Suatu hal yang wajar jika ramai diperbincangkan dan menuai konflik karena persoalan halal adalah sesuatu yang sensitif bagi penduduk di negeri ini, mengingat mayoritas adalah kaum muslim. Namun mirisnya hal itu dianggap aman karena sertifikasi tersebut berkaitan dengan namanya saja sedangkan dzatnya halal. Hal tersebut dijelaskan oleh Kepala Pusat Registrasi dan Sertifikasi Halal BPJPH Mamat Salamet Burhanudin. Sementara pihak MUI menyatakan bahwa produk tersebut tidak melalui penetapan halal Komisi Fatwa MUI.
Inilah model sertifikasi halal dalam sistem kapitalisme. Nama tak jadi soal asal dzatnya halal. Padahal hal tersebut berpotensi menimbulkan kerancuan yang dapat membahayakan, karena persoalannya adalah halal haramnya suatu benda, yang dalam Islam merupakan persoalan yang sangat mendasar.
Meskipun akhirnya ada kesepakatan antara lembaga BPJPH, MUI dan Komite Fatwa terkait solusi masalah penamaan produk bersertifikat halal, tapi bukan berarti sertifikasi halal tidak lepas dari persoalan lain. Ada celah yang bisa diambil keuntungan sehingga sertifikasi pun dijadikan ladang bisnis. Sertifikasi halal ini sudah menjadi bagian industri.
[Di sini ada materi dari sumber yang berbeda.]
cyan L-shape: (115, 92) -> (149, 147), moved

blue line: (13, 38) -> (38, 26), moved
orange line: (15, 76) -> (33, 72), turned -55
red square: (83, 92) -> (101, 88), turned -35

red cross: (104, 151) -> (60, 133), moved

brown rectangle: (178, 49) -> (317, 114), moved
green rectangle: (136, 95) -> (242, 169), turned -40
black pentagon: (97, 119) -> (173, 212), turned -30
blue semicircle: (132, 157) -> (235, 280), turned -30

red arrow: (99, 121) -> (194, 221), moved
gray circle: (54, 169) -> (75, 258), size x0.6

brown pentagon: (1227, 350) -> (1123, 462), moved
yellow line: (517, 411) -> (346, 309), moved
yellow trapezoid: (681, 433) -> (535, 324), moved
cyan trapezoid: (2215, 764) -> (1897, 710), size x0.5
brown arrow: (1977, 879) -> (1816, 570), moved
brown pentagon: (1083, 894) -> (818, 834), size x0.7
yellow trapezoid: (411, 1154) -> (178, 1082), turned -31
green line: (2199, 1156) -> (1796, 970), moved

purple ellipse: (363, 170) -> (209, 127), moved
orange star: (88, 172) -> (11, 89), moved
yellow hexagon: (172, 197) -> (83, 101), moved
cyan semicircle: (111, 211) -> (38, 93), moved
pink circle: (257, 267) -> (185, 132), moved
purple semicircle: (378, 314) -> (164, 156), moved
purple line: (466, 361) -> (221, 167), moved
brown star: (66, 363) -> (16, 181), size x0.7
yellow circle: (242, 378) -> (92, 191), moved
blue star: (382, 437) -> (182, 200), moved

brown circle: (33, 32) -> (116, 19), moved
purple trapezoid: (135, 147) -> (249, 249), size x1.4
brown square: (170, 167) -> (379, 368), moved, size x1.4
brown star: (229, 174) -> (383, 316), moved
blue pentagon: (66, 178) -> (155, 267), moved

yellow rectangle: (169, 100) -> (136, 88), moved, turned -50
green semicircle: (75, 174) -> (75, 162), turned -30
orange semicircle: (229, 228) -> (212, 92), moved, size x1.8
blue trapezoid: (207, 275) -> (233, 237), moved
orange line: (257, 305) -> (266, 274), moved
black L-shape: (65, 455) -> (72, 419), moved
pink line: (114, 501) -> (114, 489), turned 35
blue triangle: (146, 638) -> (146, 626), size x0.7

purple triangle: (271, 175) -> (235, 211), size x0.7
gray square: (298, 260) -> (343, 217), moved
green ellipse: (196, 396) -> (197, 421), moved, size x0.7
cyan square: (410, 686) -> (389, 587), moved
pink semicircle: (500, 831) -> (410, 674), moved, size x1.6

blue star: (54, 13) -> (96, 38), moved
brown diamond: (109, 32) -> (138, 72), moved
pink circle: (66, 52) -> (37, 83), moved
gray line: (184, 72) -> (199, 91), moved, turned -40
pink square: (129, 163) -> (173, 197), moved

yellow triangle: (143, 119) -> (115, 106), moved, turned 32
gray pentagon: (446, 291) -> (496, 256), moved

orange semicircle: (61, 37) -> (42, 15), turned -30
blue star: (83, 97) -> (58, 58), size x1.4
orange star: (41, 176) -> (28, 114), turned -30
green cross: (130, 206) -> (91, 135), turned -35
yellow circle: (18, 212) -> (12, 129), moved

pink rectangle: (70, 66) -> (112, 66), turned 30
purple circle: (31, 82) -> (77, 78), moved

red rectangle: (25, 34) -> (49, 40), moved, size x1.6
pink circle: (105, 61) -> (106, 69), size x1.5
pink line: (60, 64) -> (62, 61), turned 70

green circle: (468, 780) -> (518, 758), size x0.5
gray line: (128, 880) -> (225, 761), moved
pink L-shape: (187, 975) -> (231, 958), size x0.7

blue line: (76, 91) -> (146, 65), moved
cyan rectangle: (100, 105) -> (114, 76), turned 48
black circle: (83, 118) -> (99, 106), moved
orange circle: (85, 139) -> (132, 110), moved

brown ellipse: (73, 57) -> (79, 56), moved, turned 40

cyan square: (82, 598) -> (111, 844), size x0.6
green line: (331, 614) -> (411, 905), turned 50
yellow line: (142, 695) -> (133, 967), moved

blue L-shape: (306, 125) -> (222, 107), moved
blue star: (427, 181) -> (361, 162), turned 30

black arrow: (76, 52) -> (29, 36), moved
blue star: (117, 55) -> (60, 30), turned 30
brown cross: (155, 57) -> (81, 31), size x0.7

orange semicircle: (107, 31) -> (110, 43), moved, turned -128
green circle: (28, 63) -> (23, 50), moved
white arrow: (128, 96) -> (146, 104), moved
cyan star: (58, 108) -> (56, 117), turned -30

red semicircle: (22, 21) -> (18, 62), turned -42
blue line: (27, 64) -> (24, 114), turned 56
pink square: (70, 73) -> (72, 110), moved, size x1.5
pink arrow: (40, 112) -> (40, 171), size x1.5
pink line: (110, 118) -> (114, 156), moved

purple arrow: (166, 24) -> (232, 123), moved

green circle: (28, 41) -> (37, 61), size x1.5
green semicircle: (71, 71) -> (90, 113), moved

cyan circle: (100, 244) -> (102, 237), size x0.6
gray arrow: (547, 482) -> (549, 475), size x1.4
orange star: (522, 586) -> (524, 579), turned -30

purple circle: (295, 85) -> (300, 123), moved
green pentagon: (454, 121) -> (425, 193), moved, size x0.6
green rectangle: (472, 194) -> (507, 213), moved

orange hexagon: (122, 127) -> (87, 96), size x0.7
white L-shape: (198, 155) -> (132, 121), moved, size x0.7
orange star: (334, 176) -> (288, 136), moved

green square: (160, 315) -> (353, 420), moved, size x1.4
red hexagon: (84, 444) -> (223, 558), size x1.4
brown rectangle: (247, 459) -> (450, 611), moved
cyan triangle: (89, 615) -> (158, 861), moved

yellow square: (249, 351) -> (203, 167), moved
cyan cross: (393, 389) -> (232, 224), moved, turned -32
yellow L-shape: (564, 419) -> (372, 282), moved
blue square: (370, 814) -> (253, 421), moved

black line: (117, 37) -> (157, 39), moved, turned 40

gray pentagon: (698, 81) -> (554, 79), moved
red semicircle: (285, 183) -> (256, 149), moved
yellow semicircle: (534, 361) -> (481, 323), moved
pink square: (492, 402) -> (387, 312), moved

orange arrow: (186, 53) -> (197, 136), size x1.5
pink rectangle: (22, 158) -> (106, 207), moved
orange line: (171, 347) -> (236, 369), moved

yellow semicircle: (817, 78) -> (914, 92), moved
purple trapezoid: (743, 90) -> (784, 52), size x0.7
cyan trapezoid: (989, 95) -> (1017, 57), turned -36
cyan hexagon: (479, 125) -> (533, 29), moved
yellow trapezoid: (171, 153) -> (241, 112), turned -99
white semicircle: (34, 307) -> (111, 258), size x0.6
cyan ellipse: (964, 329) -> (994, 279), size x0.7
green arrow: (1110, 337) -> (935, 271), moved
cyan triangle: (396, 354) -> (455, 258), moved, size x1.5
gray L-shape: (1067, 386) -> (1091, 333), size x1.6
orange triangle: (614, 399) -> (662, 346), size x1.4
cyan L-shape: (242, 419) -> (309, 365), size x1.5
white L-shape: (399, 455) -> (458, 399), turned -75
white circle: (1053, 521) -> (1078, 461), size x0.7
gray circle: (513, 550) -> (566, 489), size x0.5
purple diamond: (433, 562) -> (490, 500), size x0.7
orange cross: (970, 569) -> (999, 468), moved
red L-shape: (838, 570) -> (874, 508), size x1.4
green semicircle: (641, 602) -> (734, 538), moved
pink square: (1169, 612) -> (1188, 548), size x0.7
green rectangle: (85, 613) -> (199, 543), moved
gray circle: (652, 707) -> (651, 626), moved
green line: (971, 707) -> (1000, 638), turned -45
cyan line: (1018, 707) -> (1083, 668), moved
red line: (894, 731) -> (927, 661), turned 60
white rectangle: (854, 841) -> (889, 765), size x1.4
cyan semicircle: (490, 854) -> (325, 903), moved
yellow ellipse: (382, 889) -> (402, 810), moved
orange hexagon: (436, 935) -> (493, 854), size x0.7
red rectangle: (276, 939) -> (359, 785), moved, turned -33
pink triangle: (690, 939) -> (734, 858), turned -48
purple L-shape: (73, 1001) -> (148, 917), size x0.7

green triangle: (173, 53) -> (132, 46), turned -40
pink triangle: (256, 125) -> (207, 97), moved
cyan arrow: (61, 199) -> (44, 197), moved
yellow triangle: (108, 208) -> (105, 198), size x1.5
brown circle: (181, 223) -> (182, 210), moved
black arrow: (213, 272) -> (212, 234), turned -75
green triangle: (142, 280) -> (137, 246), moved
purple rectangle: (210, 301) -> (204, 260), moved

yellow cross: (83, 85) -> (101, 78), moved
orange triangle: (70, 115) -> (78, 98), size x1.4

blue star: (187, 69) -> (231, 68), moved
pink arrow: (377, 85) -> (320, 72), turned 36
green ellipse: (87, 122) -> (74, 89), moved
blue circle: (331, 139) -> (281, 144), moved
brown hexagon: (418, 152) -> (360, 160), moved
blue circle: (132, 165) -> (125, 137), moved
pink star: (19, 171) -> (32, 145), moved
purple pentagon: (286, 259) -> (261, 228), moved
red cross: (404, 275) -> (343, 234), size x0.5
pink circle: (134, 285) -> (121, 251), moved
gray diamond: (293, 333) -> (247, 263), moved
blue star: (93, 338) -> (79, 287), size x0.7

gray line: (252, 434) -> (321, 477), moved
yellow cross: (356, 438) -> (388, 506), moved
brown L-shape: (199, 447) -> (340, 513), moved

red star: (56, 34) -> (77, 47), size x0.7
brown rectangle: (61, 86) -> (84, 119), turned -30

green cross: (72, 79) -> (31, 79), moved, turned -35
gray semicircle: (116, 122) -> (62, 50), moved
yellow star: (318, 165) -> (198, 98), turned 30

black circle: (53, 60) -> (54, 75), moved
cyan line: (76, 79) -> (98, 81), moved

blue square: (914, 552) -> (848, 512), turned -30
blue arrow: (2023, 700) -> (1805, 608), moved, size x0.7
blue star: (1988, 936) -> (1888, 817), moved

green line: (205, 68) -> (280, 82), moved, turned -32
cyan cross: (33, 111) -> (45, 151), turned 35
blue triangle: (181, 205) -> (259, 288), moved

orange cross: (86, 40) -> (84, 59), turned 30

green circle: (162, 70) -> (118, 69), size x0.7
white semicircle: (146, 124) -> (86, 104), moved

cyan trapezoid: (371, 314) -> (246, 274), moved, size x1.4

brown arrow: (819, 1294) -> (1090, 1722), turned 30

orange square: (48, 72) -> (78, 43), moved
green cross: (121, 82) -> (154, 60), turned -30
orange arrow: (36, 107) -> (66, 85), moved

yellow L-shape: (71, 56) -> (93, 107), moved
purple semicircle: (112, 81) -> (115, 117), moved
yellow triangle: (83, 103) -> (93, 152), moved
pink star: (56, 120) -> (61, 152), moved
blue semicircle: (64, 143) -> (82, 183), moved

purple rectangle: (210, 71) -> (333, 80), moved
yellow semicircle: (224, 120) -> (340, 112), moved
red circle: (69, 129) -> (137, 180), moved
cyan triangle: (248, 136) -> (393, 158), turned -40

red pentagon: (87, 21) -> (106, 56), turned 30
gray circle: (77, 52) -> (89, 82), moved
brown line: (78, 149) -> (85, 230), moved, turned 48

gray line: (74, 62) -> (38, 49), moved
Selain proses pengurusannya yang sangat rumit dan lama, besarnya biaya untuk mendapatkan sertifikat juga sangat membebani masyarakat. Apalagi ada aturan batas waktu sertifikasi. Bukan saja membebani para pelaku industri makanan saja. Pelaku usaha transportasi pun harus memiliki sertifikasi halal. Dimana biaya pengurusannya juga cukup besar.
Akhirnya rakyat terkesan dipaksa menelan pil pahit tanpa ada pilihan lain dalam menyelesaikan setiap persoalan hidupnya. Inilah buah dari sistem pemerintahan kapitalis.